Governments: We must understand our unique differences, while collaborating toward a common goal. This will allow us to secure sufficient funding.

“[We must] recognize and appreciate our distinctive susceptibilities and obstacles while intensifying our collaborative efforts to access the resources made available to us by multilateral development banks and related institutions. United, let us join hands in solidarity. Although our individual circumstances may vary, we all face similar consequences due to climate change. Ultimately, our shared objective is to facilitate a successful and sustainable energy transition for the betterment of all.” — Grenada Minister for Climate Resilience, the Environment and Renewable Energy, Hon. Minister Kerryne James

“After this particular CREF, we must talk more and see what we can achieve together over the next year so that when we come to the next CREF, many of us have positive stories to articulate on our progress. I think it’s crucial the opportunity for us to achieve a number of things, whether it be to collaborate on how we might access capital, how we can perhaps work together on the experiences we’ve had with regulation, and with developing true opportunities to build capacity amongst each other.” — Bermuda Minister of Home Affairs, Hon. Minister Walter Roban

“The key issue for small countries like Barbados and those in the Caribbean is often that of scale. On the one hand, the scale of production and procurement in our countries is significantly smaller than developed and larger economies but our needs are just as critical as the transitions being pursued in those countries. So, we need to be able to attract financing of sovereign needs and investment capital for commercial projects that understands the importance of balancing scale with the needs of SIDS who must make this energy transition. ” — Barbados Minister of Energy and Business, Hon. Minister Lisa Cummins 

Multilateral Funders: We must set up frameworks to allow private capital to flow to the region.

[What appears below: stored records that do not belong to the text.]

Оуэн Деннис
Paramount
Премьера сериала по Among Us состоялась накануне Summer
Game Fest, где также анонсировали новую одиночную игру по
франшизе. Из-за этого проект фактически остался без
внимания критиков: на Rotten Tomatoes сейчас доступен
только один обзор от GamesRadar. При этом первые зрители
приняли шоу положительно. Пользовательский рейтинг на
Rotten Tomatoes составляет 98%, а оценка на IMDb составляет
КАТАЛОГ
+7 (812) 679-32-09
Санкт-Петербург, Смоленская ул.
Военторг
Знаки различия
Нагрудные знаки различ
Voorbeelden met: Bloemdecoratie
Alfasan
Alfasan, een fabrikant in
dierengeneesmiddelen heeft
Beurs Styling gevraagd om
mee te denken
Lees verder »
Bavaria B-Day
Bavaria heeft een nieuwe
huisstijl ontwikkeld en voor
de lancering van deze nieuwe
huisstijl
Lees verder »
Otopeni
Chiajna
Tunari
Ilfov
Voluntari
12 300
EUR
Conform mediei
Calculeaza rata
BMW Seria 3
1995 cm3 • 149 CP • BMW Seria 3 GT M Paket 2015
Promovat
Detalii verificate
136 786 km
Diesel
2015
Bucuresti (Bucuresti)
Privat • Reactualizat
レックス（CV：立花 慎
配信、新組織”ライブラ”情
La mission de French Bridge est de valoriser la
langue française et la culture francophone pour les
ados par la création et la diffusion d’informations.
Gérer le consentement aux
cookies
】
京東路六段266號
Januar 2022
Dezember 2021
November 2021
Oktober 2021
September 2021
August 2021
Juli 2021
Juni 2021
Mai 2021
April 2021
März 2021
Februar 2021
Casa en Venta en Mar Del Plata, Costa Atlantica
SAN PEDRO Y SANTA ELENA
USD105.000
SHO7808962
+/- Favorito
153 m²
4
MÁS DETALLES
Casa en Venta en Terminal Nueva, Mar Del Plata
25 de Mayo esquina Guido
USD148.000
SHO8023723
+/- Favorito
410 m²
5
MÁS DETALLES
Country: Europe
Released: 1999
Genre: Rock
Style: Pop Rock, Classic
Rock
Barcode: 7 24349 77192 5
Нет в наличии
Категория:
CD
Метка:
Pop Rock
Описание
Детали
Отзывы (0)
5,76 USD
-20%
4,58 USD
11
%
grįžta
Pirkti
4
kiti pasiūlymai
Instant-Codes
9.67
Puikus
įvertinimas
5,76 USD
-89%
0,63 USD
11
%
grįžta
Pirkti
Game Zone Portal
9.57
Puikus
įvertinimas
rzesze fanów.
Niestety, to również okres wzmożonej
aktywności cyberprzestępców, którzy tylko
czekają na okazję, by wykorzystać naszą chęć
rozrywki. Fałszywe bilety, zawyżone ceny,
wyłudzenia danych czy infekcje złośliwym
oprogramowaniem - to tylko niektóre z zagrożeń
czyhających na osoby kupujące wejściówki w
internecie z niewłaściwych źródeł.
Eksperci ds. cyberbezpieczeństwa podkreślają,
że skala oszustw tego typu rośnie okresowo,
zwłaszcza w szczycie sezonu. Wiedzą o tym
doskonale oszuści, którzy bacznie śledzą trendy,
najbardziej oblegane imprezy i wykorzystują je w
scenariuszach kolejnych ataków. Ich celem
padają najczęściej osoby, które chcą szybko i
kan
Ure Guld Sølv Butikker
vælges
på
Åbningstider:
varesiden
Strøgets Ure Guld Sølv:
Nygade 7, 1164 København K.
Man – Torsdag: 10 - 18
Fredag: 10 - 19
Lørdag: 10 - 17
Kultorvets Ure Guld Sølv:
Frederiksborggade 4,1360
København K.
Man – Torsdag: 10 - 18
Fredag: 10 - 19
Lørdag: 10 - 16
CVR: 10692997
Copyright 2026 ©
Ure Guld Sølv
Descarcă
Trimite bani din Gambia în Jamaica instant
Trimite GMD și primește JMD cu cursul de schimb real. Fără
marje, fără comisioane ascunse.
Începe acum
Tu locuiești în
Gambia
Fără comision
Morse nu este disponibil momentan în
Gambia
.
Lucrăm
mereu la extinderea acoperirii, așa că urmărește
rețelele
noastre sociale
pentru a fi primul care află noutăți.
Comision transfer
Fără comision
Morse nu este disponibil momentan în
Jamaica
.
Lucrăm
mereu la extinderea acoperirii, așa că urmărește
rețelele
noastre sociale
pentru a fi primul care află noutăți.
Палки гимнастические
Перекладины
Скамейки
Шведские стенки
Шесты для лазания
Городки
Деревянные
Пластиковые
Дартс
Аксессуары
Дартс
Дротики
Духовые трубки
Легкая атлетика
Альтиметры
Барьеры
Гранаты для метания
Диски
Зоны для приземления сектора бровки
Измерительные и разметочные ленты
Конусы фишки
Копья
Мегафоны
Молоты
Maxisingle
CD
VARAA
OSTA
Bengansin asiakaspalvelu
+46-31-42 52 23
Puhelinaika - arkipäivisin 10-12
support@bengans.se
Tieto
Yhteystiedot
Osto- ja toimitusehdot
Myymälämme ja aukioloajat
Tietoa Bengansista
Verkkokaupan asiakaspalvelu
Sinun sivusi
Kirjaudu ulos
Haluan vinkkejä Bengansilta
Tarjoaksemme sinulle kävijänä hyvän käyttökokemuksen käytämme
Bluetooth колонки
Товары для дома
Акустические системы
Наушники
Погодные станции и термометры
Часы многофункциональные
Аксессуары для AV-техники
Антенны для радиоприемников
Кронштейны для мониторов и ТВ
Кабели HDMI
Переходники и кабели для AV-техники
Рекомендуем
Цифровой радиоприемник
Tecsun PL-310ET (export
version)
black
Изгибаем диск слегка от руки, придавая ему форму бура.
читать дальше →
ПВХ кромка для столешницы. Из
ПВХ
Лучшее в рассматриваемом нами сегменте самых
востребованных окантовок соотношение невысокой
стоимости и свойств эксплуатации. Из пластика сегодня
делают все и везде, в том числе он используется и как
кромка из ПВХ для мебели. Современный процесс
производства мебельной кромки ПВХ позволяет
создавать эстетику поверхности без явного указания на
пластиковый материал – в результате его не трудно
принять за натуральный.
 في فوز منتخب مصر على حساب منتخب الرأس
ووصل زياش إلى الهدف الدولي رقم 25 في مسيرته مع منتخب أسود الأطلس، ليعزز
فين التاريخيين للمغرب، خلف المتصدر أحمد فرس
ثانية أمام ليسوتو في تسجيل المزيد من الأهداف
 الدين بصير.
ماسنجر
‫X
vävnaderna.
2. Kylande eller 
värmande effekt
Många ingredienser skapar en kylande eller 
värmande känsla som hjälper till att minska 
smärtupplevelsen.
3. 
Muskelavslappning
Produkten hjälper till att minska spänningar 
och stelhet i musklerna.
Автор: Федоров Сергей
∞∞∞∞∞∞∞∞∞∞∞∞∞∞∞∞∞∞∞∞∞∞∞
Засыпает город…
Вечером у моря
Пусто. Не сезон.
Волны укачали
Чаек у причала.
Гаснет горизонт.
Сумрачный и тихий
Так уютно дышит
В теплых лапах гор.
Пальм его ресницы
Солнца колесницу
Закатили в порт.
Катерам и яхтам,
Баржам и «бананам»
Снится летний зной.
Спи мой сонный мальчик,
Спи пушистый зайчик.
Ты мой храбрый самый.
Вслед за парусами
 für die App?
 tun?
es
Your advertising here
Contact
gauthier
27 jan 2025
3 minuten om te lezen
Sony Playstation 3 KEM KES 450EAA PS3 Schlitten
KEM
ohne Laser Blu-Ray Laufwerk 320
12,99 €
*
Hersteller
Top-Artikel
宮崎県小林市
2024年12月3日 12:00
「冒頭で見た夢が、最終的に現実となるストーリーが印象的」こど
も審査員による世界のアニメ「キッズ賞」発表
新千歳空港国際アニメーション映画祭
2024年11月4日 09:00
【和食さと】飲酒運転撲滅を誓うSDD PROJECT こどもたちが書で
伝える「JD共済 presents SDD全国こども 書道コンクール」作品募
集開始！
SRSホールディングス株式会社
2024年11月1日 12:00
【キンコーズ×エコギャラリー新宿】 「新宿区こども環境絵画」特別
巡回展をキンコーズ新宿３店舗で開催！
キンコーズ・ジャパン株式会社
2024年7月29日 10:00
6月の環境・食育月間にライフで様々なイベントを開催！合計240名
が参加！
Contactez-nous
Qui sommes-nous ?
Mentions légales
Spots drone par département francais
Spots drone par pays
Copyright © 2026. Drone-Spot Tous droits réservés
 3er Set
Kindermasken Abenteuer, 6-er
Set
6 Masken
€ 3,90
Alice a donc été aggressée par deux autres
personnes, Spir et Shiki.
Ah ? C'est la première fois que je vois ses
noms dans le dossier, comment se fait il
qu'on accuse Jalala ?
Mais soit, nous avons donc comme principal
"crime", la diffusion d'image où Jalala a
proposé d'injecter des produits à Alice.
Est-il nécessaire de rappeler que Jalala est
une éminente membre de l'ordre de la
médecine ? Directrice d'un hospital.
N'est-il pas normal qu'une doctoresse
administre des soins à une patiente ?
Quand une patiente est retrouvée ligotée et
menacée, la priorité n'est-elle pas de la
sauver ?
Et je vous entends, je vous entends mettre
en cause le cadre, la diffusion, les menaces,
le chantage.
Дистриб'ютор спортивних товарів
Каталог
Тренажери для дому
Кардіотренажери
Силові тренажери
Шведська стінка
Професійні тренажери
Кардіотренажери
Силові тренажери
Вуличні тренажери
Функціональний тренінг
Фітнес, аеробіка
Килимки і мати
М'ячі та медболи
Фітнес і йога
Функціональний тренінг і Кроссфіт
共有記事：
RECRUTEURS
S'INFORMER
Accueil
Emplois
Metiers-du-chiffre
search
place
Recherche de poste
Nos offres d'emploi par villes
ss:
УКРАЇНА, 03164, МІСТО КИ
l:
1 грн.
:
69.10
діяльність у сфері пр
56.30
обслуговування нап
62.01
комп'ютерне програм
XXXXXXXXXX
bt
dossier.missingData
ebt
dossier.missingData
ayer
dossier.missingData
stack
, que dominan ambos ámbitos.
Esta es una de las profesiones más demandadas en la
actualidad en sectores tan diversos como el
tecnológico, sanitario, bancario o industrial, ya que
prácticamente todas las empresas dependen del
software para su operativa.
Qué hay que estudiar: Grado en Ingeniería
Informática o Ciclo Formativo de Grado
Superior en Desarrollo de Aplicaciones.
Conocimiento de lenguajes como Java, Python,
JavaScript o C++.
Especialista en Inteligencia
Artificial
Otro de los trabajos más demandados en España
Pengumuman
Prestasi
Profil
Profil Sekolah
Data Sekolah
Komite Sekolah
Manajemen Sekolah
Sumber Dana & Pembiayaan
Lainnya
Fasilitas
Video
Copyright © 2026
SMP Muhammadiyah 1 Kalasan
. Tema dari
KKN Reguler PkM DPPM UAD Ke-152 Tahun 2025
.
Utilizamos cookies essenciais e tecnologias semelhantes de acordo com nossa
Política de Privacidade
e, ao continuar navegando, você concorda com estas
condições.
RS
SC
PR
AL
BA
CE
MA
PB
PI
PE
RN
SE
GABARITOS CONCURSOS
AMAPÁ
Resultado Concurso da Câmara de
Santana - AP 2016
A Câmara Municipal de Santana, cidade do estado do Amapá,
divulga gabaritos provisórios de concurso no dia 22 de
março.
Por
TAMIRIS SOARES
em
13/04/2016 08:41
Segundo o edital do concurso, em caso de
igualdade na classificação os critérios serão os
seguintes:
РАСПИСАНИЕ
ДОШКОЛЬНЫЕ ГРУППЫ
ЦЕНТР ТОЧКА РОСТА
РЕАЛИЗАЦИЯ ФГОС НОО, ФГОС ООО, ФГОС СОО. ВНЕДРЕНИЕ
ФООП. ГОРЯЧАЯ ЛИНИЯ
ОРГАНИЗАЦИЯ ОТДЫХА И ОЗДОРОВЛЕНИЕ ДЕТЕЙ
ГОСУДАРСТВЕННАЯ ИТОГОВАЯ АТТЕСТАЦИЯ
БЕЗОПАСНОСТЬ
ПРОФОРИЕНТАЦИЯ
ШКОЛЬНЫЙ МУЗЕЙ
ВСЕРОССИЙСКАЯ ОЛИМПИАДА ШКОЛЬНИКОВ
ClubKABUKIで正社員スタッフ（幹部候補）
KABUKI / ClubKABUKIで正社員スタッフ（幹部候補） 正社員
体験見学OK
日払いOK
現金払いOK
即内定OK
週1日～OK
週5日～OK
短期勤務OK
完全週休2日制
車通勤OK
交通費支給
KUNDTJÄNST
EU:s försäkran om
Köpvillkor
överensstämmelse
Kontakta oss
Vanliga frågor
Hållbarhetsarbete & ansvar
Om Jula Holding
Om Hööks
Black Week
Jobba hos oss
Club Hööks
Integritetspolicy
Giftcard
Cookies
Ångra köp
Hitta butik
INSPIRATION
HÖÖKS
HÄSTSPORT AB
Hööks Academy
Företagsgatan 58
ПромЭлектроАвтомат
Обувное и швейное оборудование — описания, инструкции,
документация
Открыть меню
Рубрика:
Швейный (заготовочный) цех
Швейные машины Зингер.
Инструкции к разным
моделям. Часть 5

“A critical, 12-month obstacle to funding the resilience cost gap in the Caribbean energy sector is to design a solid regional framework and mechanism to streamline and accelerate transaction processes, to mobilize private capital in renewable energy. A critical, 12-month action towards resilient Caribbean islands is to upgrade their economic model (e.g., digital nomads? High value agri-transformation? Entertainment industry hub?) to be more compatible with their fragile ecosystems (mangroves) and their socioeconomic aspirations.” — Frederic Verdol, Senior Power Engineer at the World Bank

Investors: We need to address regulatory barriers to create an enabling environment to facilitate bankable and investor ready projects.

“The Caribbean needs to finally tackle the issue of regulation. I have been hearing for six years now the same complaint at CREF: regulation is the issue, which then causes (at least partially) the lack of viable renewable energy projects. The Caribbean Development Bank was clear: a Caribbean regulatory framework is the solution, which I also believe is a crucial milestone. Then the framework can be translated into national regulation and open the way to more bankable and investor-ready renewable energy projects.” — Hülya Sögüt, Partner with Portland Private Equity

Zooming Out: Global Implications of the Caribbean Energy Transition

Dr. James Fletcher, Chairman of the Executive Board of the Caribbean Centre for Renewable Energy and Energy Efficiency, summarized multiple perspectives, stating, “What we need in the Caribbean energy space are leaders that bring people together and make things happen.” The progress happening today in the Caribbean has global implications. Dr. Fletcher went on to share, “By showing that we, as small islands that are the victims, are still willing to do what needs to be done to transition the world away from the thirst that it has for using fossil fuels, we can stand up to say to the developed countries that are the cause of this problem that you guys need to step up and you need to do something.”